Provided entries
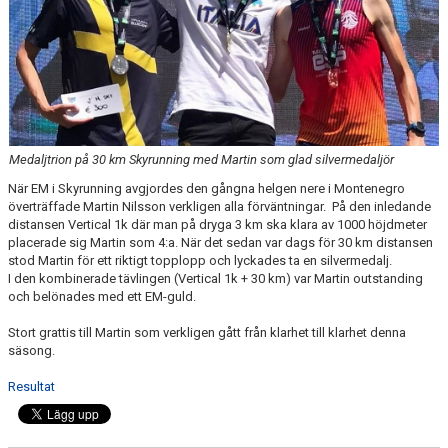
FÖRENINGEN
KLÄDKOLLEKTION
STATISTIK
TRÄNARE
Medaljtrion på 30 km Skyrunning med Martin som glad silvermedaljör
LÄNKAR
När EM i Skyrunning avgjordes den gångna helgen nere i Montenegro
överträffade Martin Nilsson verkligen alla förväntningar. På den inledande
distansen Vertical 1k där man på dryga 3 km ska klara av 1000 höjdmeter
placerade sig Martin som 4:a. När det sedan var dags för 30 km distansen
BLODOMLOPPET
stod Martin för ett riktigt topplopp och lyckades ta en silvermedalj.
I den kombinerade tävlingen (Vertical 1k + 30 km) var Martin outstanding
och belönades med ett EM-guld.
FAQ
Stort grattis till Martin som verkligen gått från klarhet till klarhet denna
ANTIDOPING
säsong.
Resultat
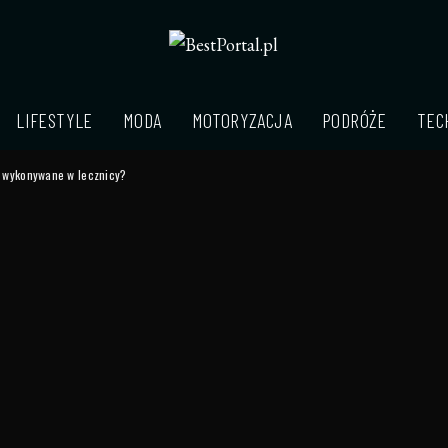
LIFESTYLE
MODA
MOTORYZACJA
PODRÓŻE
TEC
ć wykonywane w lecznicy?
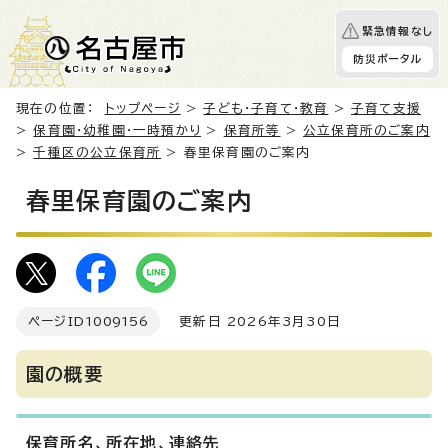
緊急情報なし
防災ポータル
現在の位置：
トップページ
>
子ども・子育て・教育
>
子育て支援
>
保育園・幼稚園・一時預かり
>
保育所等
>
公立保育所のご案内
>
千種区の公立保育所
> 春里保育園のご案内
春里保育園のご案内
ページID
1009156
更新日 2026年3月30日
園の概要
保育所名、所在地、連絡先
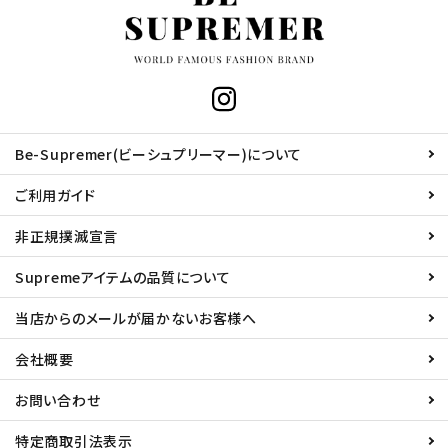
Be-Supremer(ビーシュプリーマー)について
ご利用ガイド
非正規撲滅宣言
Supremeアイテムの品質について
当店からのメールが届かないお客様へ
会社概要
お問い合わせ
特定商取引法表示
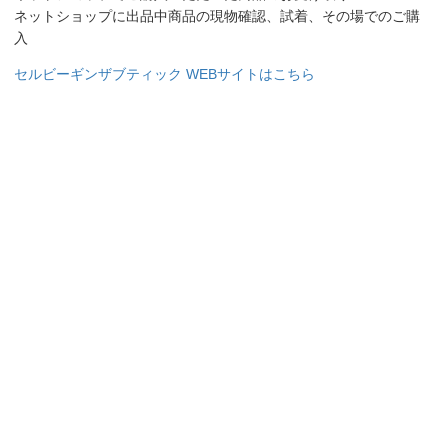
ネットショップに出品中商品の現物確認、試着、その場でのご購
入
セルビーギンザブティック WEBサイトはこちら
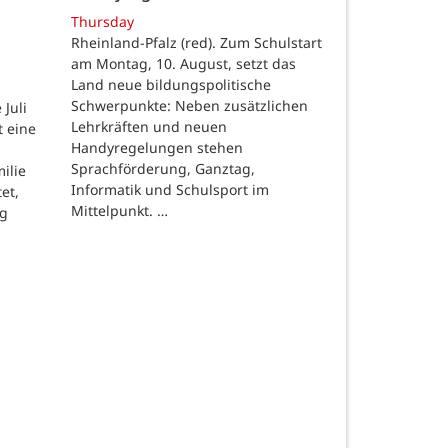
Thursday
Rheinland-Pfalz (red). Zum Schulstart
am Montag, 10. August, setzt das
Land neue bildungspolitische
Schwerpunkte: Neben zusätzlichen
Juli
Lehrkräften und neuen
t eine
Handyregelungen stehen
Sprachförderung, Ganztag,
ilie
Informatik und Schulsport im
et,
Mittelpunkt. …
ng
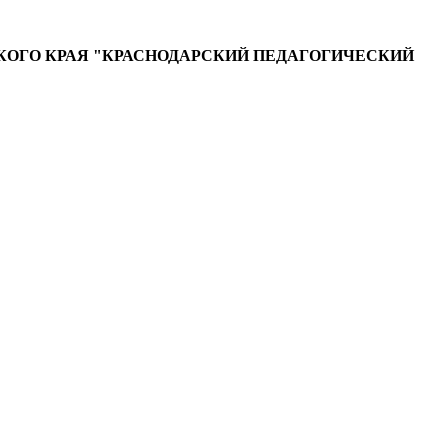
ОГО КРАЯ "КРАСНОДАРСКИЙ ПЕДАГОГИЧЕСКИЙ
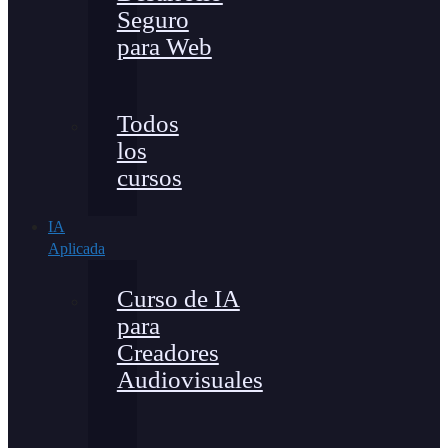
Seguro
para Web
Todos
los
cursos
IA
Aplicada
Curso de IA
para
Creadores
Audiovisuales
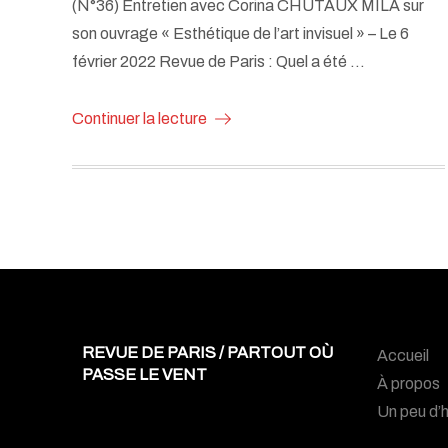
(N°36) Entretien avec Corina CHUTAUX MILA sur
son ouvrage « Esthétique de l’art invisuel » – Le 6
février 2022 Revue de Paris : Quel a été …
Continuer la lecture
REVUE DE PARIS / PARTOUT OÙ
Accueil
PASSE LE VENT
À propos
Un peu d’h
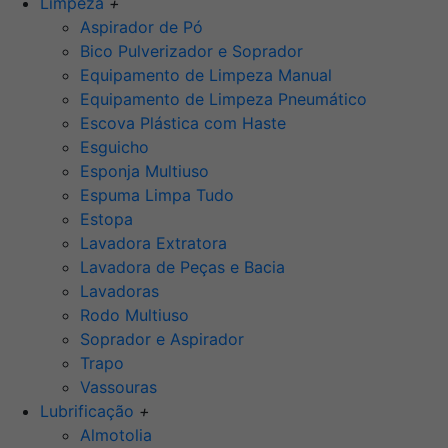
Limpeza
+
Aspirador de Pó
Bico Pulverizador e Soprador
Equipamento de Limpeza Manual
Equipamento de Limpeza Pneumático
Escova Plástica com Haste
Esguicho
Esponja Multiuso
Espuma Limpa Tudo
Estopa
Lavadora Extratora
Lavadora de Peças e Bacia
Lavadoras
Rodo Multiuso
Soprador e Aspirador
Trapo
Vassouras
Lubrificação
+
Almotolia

Aim of the task
The copy you give must run from the line containing "février 2022 Revue de Paris : Quel a été …" through the last line of the records, exactly, with the pictures left out.

Exercise output
février 2022 Revue de Paris : Quel a été …
Continuer la lecture
REVUE DE PARIS / PARTOUT OÙ
Accueil
PASSE LE VENT
À propos
Un peu d’h
Limpeza
+
Aspirador de Pó
Bico Pulverizador e Soprador
Equipamento de Limpeza Manual
Equipamento de Limpeza Pneumático
Escova Plástica com Haste
Esguicho
Esponja Multiuso
Espuma Limpa Tudo
Estopa
Lavadora Extratora
Lavadora de Peças e Bacia
Lavadoras
Rodo Multiuso
Soprador e Aspirador
Trapo
Vassouras
Lubrificação
+
Almotolia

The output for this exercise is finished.